1 Star Blazer disassembly notes
3 - The original file I worked with is cracked by Mr. Xerox and obtained from:
4 https://archive.org/download/a2_Star_Blazer_1981_Star_Craft/Star_Blazer_1981_Star_Craft.do
6 - The crack is a bit crude, basically it's a memory dump of how things looked
7 when the original loader was going to transfer control to the game code.
9 - Since I did not want to disassemble a lot of junk I created a different crack
10 loader, it is similar to the original but it only loads the essential parts.
12 - For details about this process see the files in /loader:
14 - The program /loader/dejunk.py overwrites parts of the original binary that
15 I think are junk, see the notes in the code about address range meanings.
17 - The files /loader/star_blazer_dejunked*.bin are dejunked with different
18 fill values, I run both of these to check that the dejunking did not break.
20 - The program /loader/hires_loader.py extracts the non-junk parts of the
21 dejunked binary (it works with the original or dejunked binary, but I
22 prefer the latter, since it makes the disassembly cleaner given that there
23 is one region where the alignment padding was not zeroed out originally),
24 concatenates them, and then splits them into parts for my crack loader.
25 It then installs my crack loader and composes the parts ready for loading.
27 - The binary /loader/hires_loader.bin is my short machine code program which
28 lives in the hires screen at $2000 and its function is to copy the tail of
29 the program from hires screen memory to the tail location at approx $7e00.
30 It also contains some initializations of zero page, registers and so forth.
31 I haven't included a separate source file as it gets disassembled later on.
33 - The result of the re-cracking is /loader/star_blazer_hires_loader.bin which
34 can be played the same as the original binary but is significantly smaller.
36 - Then see the disassembly in /disasm, in particular /disasm/star_blazer.asm
37 is an ASxxxx source that assembles to /loader/star_blazer_hires_loader.bin.
38 It contains switches at the top of the file to control my game modifications
39 and if left alone (ALIGN = 1, SHAPE = 1) it will produce the original game.
41 - The ASxxxx assembler used for this project is by Alan R. Baldwin and has a
42 home page at https://shop-pdp.net/ashtml/asxxxx.php. Use "as6500" for 6502.

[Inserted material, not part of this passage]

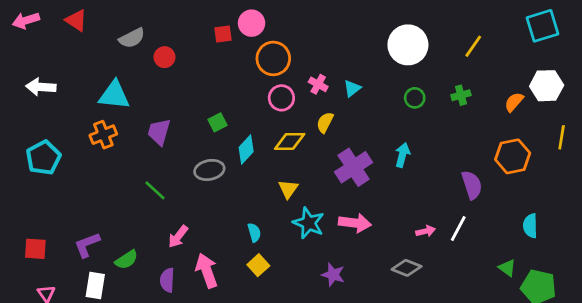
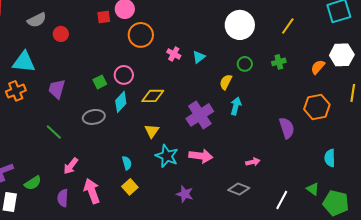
pink circle: (281, 98) -> (124, 75), moved
yellow semicircle: (325, 122) -> (226, 82), moved
white line: (458, 228) -> (282, 200), moved

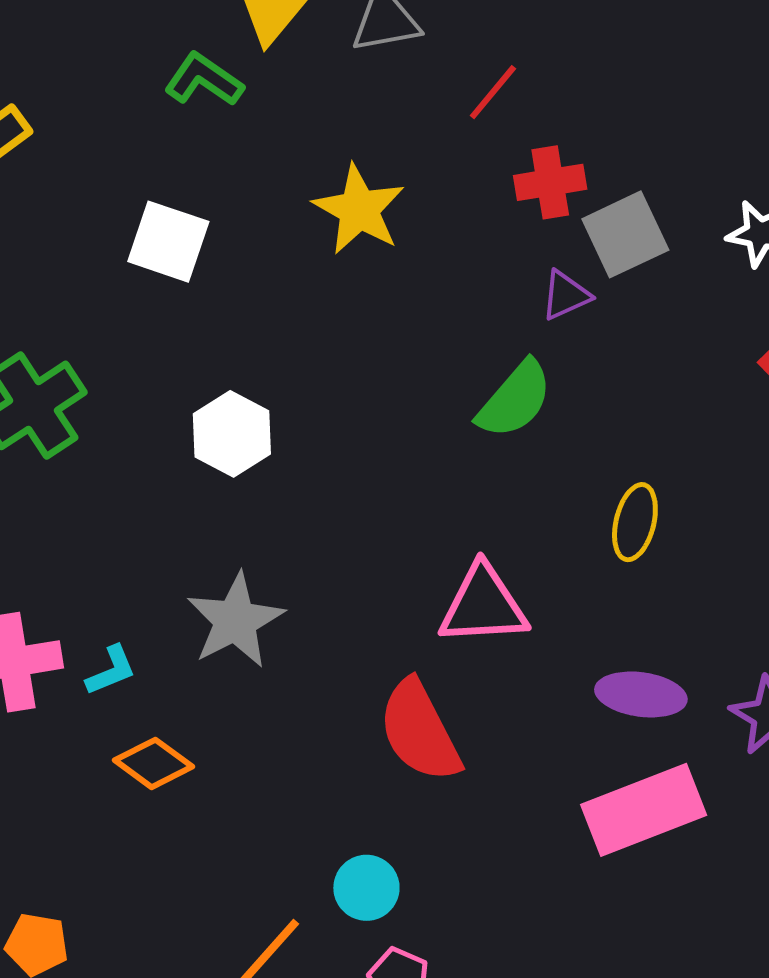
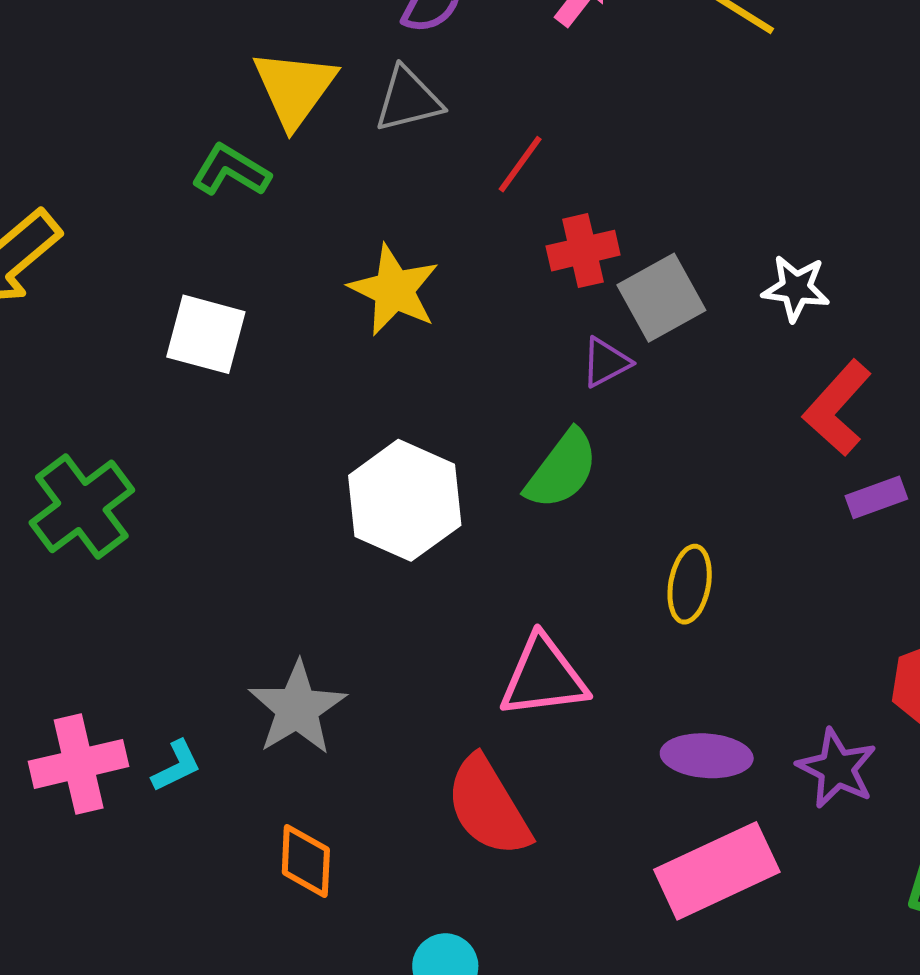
white hexagon: (232, 434) -> (405, 500), moved, size x1.4
orange diamond: (154, 763) -> (306, 861), moved, turned 60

44 - This assembler does not use the most conventional syntax since constants
45 are C-style, e.g. "0x2000" not "$2000", and addressing modes use square
46 brackets, e.g. "lda [0x2000],y" not "lda ($2000),y". The C-style constants
47 are good for projects that compbine C and assembly code, since you can use
48 common include files. The square bracket syntax is not good and I contacted
49 the author who told me it is for historical reasons and promised to fix it.
51 - Zero-page references are indicated by "*", e.g. "lda *0x20,x" produces the
52 2-byte instruction whereas "lda 0x20,x" should produce the 3-byte version.
53 (I say *should* because there is an inconsistency in this process that I
54 discovered recently and I will investigate it later and fix the assembler).
55 The assembler *can* generate zero-page references automatically if you use
56 the ".dpage" pseudo-op in the ".area zpage" section, but I haven't done so
57 in case there are places where the reassembled binary doesn't match the
58 original. Probably there aren't, but having control via "*" is quite good.
60 - I have used a procedure like this to produce the disassembly:
62 - Run /disasm/load.py to perform the relocation that is normally done by the
63 hires loader and output mem.bin which is a straight memory dump (no DOS 3.3
64 header) which gets loaded at 0x9fd. This gives the disassembler a clearer
65 picture of what's where, but is not runnable, and does not remove the need
66 for the loader (the loader is also responsible for other initialization).
68 - Run my disassembler, which is not included here as it's beyond the scope
69 of this document, passing it a runtime trace file (also not included here),
70 and a manual text file that gives areas and names/sizes of known symbols.
72 - The manual text file /disasm/star_blazer.txt is included and could form the
73 basis of a SourceGen or similar project, however, it is pretty terse and
74 does not include all of the information inferred by the disassembler from
75 the trace file. I am working on a way to make the disassembler output this.
76 It would be relatively easy to make a SourceGen project from the asm output
77 of the disassembler, but it would be easier if the process was automated.
79 - Run my shape extractor and compiler, this is an optional process since the
80 original .db statements for the shapes are still in /disasm/star_blazer.asm
81 (if you compile with SHAPE = 0) but extracting and recompiling the shapes
82 gives you the opportunity to edit them. I haven't included sources for this
83 process, which is complex, but I do include /disasm/shape0.png for viewing.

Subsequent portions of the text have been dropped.